╔══

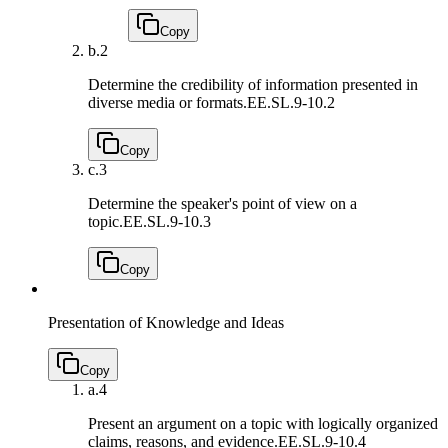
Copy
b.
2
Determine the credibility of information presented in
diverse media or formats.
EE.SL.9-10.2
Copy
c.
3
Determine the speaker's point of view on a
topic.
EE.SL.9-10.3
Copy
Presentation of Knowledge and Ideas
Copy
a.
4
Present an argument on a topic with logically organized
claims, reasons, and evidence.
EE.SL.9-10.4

╚══
╔══

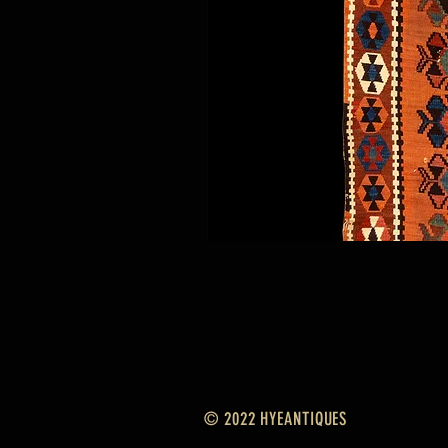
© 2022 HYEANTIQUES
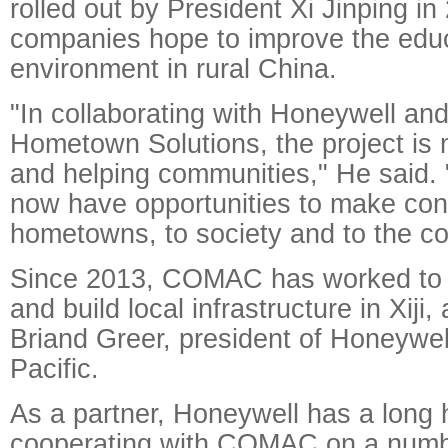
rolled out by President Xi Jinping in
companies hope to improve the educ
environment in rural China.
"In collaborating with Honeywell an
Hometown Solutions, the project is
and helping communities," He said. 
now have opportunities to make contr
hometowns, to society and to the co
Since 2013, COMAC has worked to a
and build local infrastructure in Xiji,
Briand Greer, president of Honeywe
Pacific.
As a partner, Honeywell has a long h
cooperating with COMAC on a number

╚══
╔══

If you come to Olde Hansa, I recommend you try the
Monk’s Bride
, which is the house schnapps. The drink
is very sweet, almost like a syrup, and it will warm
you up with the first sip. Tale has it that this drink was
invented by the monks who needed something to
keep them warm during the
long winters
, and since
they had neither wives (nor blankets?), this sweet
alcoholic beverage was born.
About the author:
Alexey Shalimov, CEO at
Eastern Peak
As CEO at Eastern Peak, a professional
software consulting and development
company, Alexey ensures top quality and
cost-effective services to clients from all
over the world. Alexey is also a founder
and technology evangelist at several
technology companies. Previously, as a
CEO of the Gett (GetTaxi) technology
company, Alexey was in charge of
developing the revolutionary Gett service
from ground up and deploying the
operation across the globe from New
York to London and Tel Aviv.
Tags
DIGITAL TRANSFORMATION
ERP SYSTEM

╚══

**EXERCISE DETAILS:** Report, for the data above, every line in which the string "Gett" appears.

**FINISHED EXERCISE:**
CEO of the Gett (GetTaxi) technology
developing the revolutionary Gett service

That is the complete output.